For selecting a candidate, a preference ranking is performed which employs the following criteria:
- inertia of thematic or syntactic role,
- hierarchy of syntactic functions / subject preference,
- cataphor penalty,
As input, the system relies on descriptions of discourse referent occurrences (i.e. „referring“ linguistic expressions) which comprise the information that is necessary for the application of the above constraints and preferences (morphological features, lemma, role; pointer to the location in the syntax tree).
Since the system applies binding restrictions which work on phrase structure, a submodule (the surface structure tree constructor) is included which maps dependency trees to a phrase structure representation which exhibits the necessary structural diversity for binding constraint application. This enables ROSANA to work on dependency syntactic descriptions.
The implementation of the configurational coindexing restrictions emerging from Binding Theory embodies the heart of the system. An adequate implementation strategy is followed that is sensitive to decision interdependencies between individual antecedent decesions.In this way, a theory adequate implementation of the syntactic coindexing constraints is achieved which avoids the exponential time complexity of Chomsky´s original suggestion, the free indexing rule.
The central issue that is addressed by ROSANA is the robust processing of so-called fragmentary surface-syntactic descriptions, which are resulting because of limitations of the processing resources or due to deficient (i.e. ungrammatical or unorthographical) textual input. In particular, the techniques developed for ROSANA address the central problem of handling fragmentary syntax trees resulting from structural ambiguity (PP, relative clause, and adverbial clause attachment) during the verification of the binding theoretic constraints which, in their original statement, rely on the availability of a unique, complete phrase structure tree for each analyzed sentence.A specific rule base enables ROSANA to verify the syntactic coindexing restrictions non-heuristically even in a large class of cases of non-trivial syntactic fragmentation.
Further robustness techniques are applied at various other stages of processing.

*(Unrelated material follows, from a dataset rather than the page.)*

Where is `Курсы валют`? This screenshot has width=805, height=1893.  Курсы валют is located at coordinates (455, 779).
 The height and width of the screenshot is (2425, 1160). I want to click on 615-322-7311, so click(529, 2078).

At present, ROSANA has been configured to work on the potentially fragmentary syntactic descriptions which are produced by Connexor Machinese Syntax and by its ancestor system, viz. Timo Järvinen´s and Pasi Tapanainen´s FDG (Functional Dependency Grammar) Parser for English. Since these parsers fulfil all conditions of robust text processing, the overall system falls in the small class of linguistic text analysis software suitable for the robust processing of application-relevant bulk data.